About this task:
Search the material for "yang" and copy each line in which it is found.

Records for the exercise:
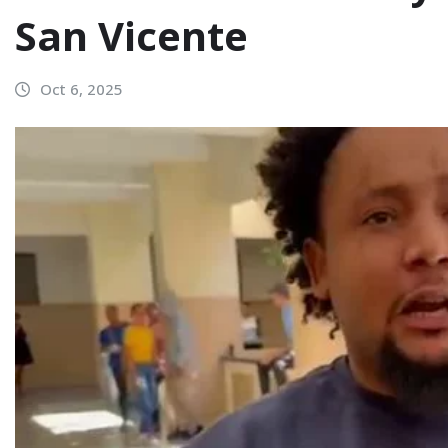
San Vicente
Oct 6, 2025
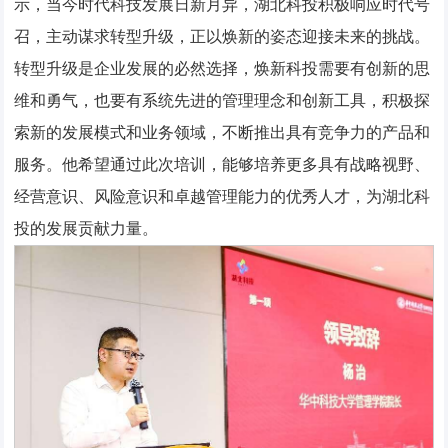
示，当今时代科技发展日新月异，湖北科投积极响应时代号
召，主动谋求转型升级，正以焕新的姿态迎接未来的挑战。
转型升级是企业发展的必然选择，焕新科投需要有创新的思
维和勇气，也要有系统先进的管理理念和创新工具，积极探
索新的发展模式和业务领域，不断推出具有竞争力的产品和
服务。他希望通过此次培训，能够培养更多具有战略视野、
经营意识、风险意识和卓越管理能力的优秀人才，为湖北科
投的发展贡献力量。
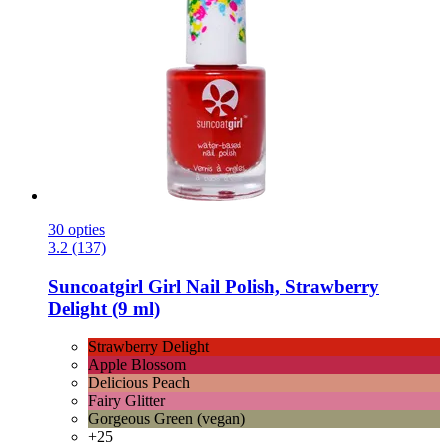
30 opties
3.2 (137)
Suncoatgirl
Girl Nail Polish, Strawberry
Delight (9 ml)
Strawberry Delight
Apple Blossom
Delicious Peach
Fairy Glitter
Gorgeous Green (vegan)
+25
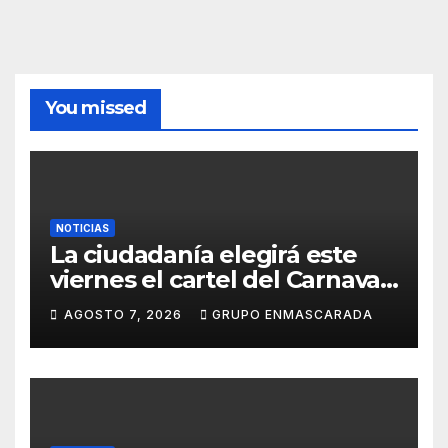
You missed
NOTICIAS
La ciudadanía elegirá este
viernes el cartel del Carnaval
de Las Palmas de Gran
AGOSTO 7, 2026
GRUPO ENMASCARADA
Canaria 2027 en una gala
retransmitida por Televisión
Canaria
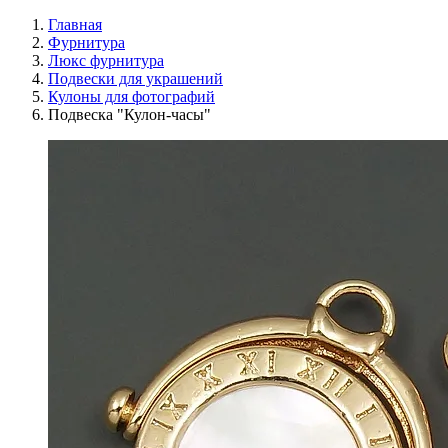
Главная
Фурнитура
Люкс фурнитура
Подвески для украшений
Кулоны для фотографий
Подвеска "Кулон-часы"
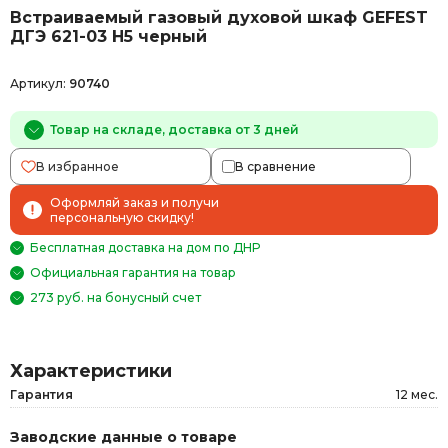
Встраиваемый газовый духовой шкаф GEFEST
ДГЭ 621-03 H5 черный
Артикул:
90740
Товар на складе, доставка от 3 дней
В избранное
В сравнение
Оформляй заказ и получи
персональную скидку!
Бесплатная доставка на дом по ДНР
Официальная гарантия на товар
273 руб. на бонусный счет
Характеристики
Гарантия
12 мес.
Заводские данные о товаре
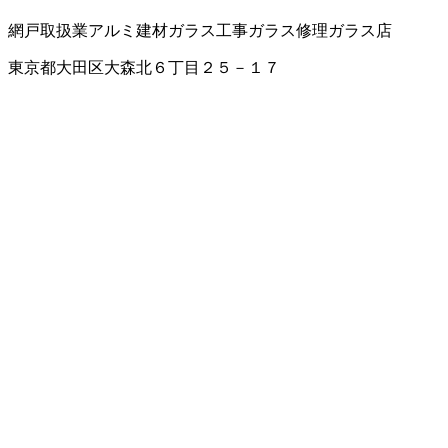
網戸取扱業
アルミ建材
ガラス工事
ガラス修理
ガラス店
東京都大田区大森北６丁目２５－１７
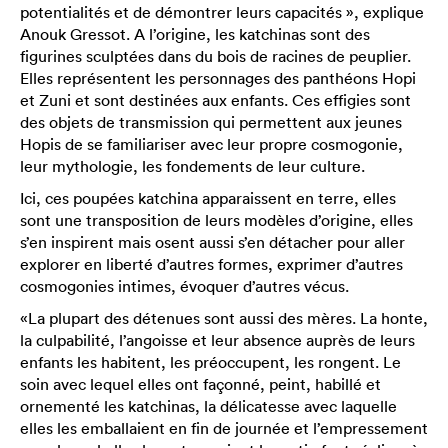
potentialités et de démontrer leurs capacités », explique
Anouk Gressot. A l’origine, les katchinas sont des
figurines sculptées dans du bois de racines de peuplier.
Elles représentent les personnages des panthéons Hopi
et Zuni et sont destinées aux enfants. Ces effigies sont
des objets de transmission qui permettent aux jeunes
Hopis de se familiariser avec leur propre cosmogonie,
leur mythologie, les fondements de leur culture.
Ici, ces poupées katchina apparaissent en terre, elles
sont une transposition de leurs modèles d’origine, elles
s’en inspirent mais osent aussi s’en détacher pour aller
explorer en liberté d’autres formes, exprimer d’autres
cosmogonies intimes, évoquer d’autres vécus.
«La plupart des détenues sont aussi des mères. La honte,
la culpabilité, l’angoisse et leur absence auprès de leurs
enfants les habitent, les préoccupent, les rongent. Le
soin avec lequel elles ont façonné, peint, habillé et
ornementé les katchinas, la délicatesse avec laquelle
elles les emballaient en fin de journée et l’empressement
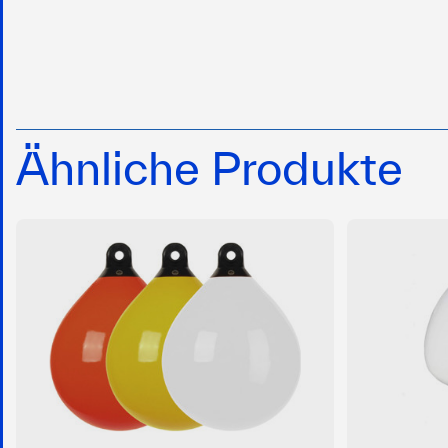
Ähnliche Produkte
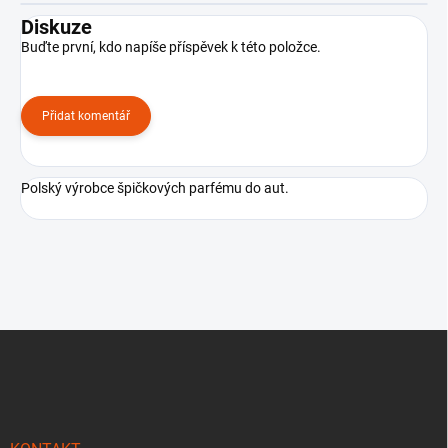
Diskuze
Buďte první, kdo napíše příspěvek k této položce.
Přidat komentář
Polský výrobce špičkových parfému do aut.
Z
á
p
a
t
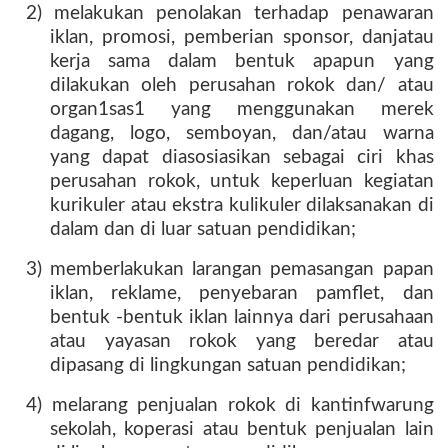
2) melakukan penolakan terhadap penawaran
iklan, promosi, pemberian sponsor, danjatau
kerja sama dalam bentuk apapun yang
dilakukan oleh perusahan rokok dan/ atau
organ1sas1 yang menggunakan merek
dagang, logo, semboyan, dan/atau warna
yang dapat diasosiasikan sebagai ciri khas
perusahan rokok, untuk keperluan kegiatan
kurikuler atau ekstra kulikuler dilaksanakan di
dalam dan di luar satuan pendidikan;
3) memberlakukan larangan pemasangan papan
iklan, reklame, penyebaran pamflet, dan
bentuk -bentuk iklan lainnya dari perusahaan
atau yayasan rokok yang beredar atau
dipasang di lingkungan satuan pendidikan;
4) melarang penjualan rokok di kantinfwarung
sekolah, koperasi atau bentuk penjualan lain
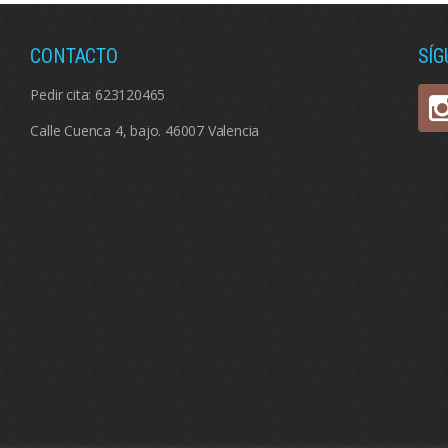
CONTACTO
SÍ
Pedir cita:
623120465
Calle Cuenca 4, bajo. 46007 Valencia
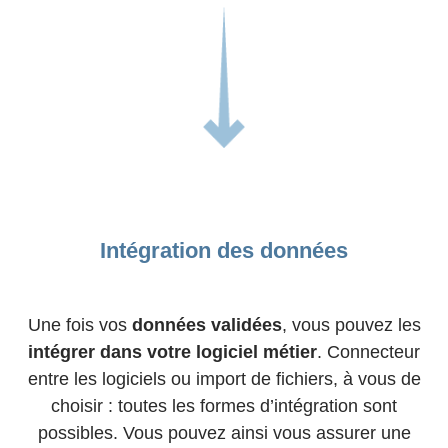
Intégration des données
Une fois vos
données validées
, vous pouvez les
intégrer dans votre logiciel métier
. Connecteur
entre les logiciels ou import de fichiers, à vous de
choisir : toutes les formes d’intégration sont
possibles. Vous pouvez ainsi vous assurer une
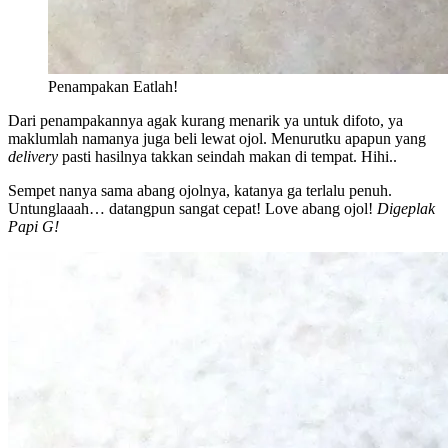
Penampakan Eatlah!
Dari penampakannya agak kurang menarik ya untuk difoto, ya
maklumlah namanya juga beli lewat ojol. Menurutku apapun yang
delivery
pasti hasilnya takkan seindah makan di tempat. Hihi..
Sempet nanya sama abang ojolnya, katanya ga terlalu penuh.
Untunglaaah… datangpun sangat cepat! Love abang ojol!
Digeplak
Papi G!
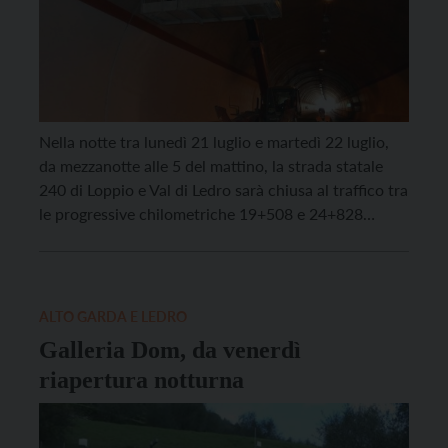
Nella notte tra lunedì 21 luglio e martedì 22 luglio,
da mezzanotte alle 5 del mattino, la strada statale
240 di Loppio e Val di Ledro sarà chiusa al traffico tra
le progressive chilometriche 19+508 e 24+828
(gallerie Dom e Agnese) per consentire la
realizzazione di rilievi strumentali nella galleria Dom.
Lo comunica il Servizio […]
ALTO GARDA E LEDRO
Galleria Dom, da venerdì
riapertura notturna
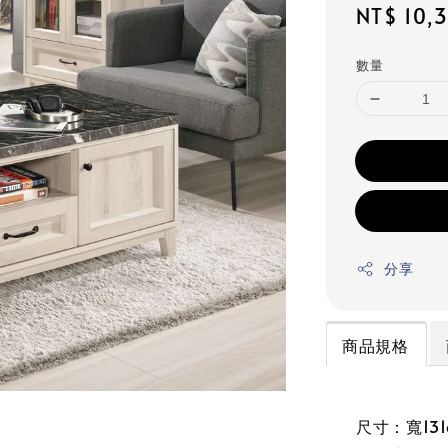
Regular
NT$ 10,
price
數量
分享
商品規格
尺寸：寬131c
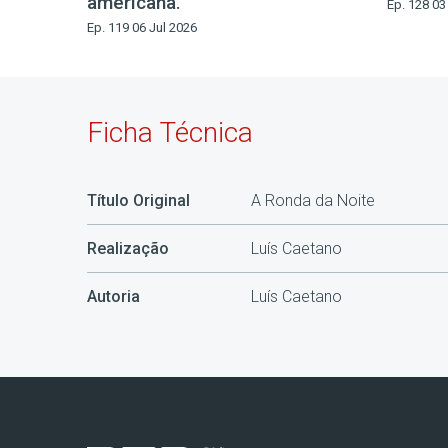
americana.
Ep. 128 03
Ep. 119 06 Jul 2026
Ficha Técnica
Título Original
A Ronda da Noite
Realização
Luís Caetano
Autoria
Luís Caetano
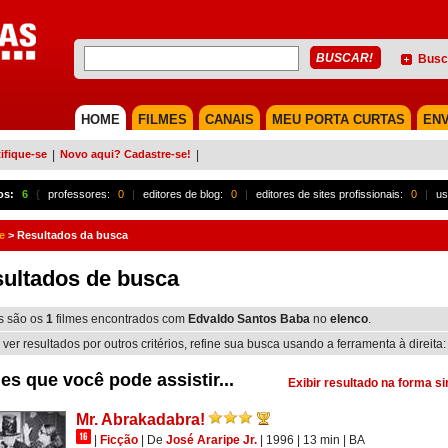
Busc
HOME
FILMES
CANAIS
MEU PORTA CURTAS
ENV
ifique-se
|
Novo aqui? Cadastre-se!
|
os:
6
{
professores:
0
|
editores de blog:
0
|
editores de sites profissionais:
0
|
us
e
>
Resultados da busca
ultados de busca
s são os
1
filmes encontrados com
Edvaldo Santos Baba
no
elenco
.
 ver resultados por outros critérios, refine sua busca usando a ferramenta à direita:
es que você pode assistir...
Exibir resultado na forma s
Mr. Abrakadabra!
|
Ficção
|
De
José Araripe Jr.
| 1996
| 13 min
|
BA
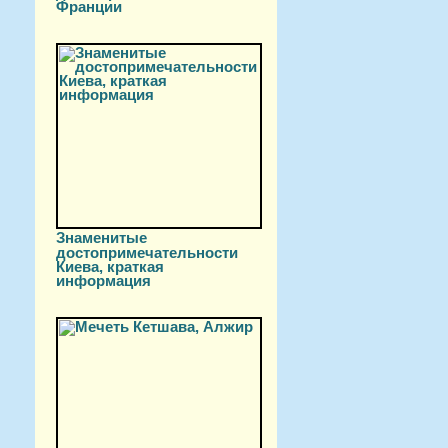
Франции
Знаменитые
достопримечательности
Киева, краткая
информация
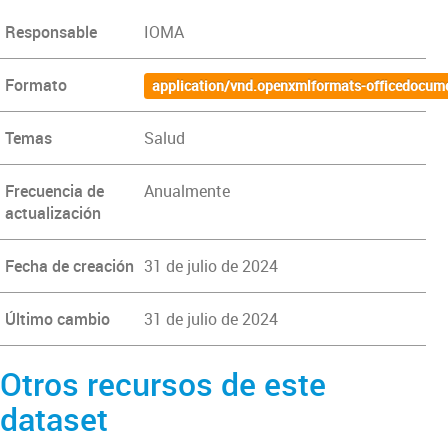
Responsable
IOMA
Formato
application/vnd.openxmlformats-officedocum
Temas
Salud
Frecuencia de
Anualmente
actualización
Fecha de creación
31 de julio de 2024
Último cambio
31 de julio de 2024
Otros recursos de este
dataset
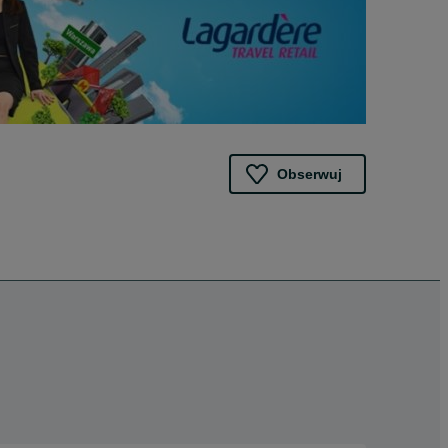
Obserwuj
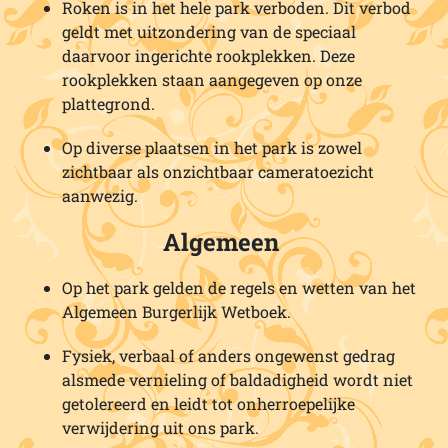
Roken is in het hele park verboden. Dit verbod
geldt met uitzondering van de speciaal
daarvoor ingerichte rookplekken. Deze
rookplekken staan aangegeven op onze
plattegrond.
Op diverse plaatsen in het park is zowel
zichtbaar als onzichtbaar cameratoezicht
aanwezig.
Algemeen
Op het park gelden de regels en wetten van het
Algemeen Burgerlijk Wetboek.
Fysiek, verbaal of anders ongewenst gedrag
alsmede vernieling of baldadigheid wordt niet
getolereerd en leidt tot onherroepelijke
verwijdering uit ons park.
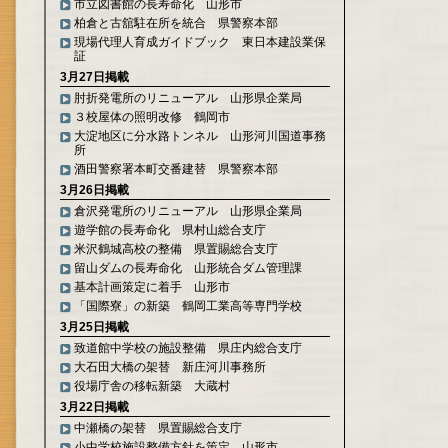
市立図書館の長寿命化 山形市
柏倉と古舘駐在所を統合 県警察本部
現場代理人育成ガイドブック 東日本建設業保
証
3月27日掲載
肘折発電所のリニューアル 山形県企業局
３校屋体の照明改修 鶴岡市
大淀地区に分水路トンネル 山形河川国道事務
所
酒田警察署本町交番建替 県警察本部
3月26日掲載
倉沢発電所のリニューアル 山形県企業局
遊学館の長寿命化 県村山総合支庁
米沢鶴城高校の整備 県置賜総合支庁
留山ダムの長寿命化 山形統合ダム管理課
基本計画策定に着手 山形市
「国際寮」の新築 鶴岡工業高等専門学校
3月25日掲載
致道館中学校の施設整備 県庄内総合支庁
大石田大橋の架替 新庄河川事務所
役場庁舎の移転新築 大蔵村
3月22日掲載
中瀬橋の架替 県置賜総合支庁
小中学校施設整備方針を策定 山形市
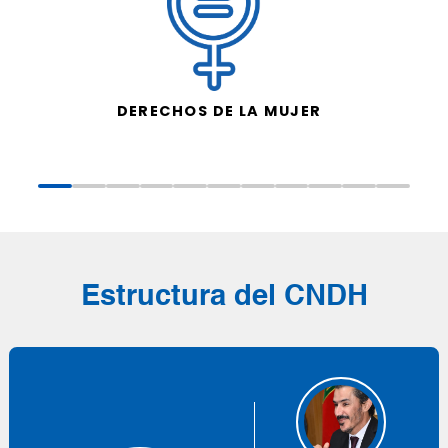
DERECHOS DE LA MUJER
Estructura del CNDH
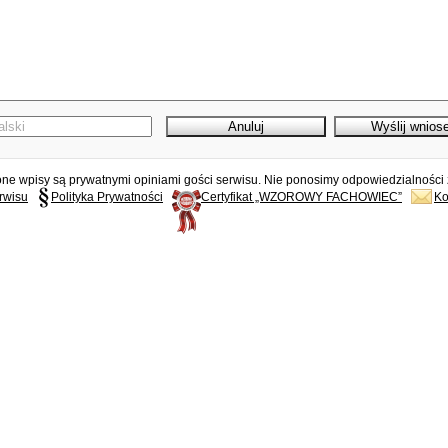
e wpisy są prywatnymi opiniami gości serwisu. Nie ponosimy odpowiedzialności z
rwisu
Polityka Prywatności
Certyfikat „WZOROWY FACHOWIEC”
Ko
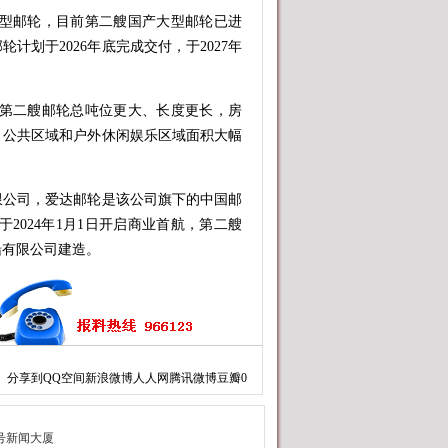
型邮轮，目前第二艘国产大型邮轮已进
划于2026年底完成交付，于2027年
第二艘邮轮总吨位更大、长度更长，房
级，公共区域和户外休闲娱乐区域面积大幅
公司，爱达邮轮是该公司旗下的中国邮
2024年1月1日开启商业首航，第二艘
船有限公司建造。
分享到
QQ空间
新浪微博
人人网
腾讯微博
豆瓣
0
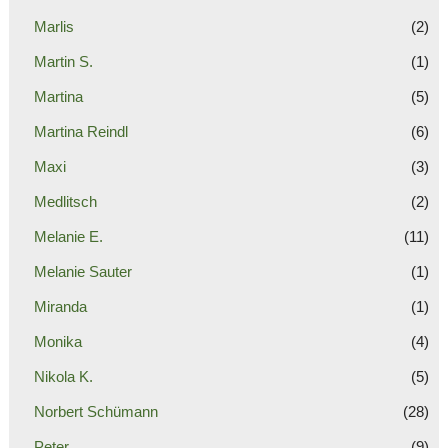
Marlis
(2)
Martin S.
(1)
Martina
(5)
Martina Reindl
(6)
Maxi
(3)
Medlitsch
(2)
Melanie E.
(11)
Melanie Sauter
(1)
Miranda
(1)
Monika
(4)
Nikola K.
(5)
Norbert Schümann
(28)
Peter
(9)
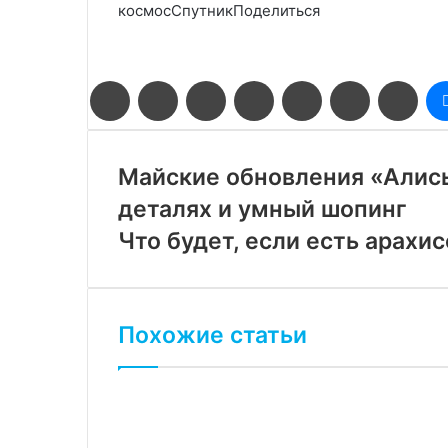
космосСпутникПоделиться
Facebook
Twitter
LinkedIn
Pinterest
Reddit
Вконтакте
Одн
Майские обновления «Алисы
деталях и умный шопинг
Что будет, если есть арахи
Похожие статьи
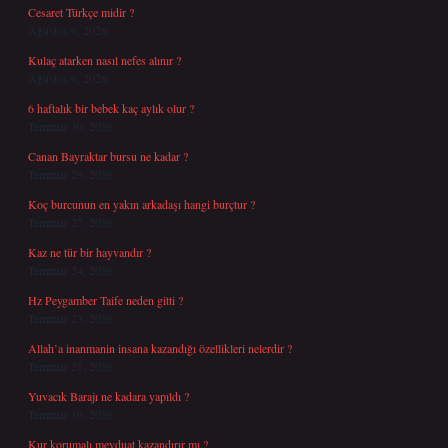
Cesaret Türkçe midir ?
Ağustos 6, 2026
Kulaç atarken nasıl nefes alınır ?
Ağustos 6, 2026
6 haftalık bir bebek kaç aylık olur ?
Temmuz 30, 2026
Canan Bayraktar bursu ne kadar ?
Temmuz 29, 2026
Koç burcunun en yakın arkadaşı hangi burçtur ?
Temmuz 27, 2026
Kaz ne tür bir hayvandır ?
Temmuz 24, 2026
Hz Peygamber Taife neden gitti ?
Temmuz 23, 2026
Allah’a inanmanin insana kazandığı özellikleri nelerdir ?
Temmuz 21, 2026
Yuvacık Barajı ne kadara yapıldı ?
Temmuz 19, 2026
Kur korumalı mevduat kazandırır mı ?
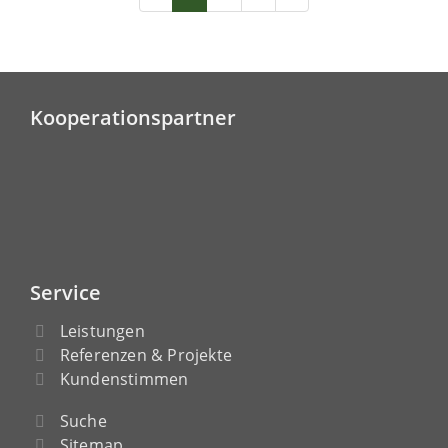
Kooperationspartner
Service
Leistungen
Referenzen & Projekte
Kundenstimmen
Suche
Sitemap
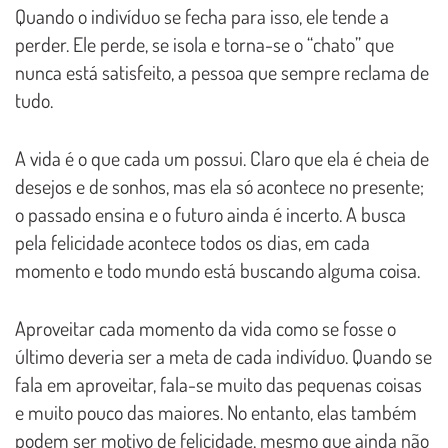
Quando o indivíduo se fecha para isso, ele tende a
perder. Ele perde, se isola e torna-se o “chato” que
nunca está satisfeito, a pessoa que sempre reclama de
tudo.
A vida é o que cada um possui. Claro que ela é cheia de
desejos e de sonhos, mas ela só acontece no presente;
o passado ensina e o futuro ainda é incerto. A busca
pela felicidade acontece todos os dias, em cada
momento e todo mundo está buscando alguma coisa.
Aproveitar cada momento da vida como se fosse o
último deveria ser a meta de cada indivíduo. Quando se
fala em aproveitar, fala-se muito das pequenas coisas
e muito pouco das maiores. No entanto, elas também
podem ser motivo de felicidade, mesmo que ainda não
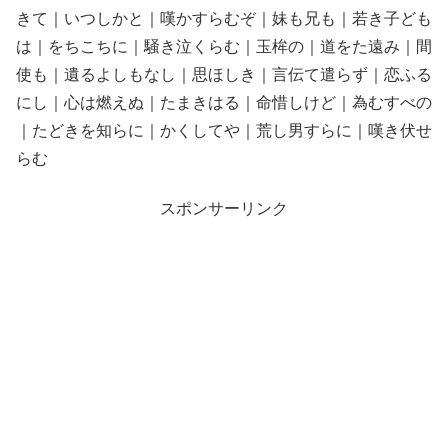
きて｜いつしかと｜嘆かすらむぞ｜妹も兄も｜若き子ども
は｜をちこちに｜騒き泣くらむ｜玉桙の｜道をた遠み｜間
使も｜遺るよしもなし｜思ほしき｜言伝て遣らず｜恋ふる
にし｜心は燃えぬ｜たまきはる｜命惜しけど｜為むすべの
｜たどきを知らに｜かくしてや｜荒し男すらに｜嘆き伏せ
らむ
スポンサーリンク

Answer space:
kerja sama dalam bentuk apapun yang
organ1sas1 yang menggunakan merek
yang dapat diasosiasikan sebagai ciri khas
atau yayasan rokok yang beredar atau
maklumlah namanya juga beli lewat ojol. Menurutku apapun yang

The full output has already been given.